The University of Minnesota Supercomputing Institute for Advanced Computational Research has installed a new high-performance computing system from SGI, christened Koronis, that it will use for multi-scale modeling, chemical dynamics, bioinformatics, computational biology, and biomedical imaging.
The university purchased the 1,152-core system with a $3.6 million grant from the National Institutes of Health's National Center for Research Resources. It will support NIH-funded research projects at the university.
Jeff McDonald, assistant director of high-performance computing operations at MSI, told BioInform that the latest purchase is the largest system at MSI and that it was selected because its shared memory capabilities best fit the researchers' needs.
In the grant abstract, the researchers wrote that the new system will help 33 research groups supported by 91 NIH grants "tackle ... the acquisition, analysis and visualization of petascale data from high-performance computing and high-throughput technologies."
McDonald explained that Koronis includes Nvidia graphical processing units to speed up calculations as well as visualization capabilities, such as the ability to generate detailed graphical renditions of their data, that aren’t available in MSI’s other resources.
Furthermore, he said, because Koronis includes both graphical and computational components, it offers a one-stop solution for researchers looking to use both capabilities. Other MSI systems would require the data to be moved from one part of the system to the next, he said.

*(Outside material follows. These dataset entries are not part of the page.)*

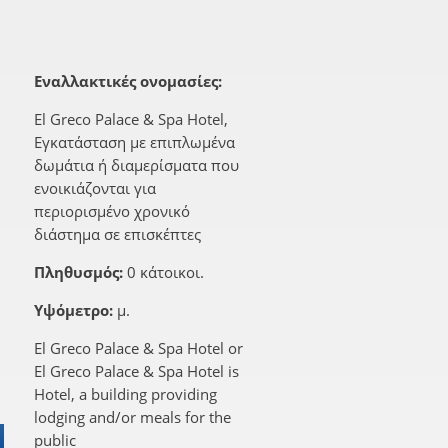
Εναλλακτικές ονομασίες:
El Greco Palace & Spa Hotel,
Εγκατάσταση με επιπλωμένα
δωμάτια ή διαμερίσματα που
ενοικιάζονται για
περιορισμένο χρονικό
διάστημα σε επισκέπτες
Πληθυσμός:
0 κάτοικοι.
Υψόμετρο:
μ.
El Greco Palace & Spa Hotel or
El Greco Palace & Spa Hotel is
Hotel, a building providing
lodging and/or meals for the
public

Koronis, which is named after one of Minnesota’s lakes, is one of four supercomputers housed at MSI and the only resource for life science researchers. It includes a shared-memory system with 3.1 terabytes of memory, 750 terabytes of disk storage, and 1,152 processor cores. It takes up four racks of standard system space covering roughly 32 square feet.
Currently, Koronis is being used to model biochemical interactions with anthrax as well as to study how brain networks are altered in psychiatric disorders.
McDonald said that the biological and medical research activities at U of Minnesota currently generate several terabytes worth of data each month combined.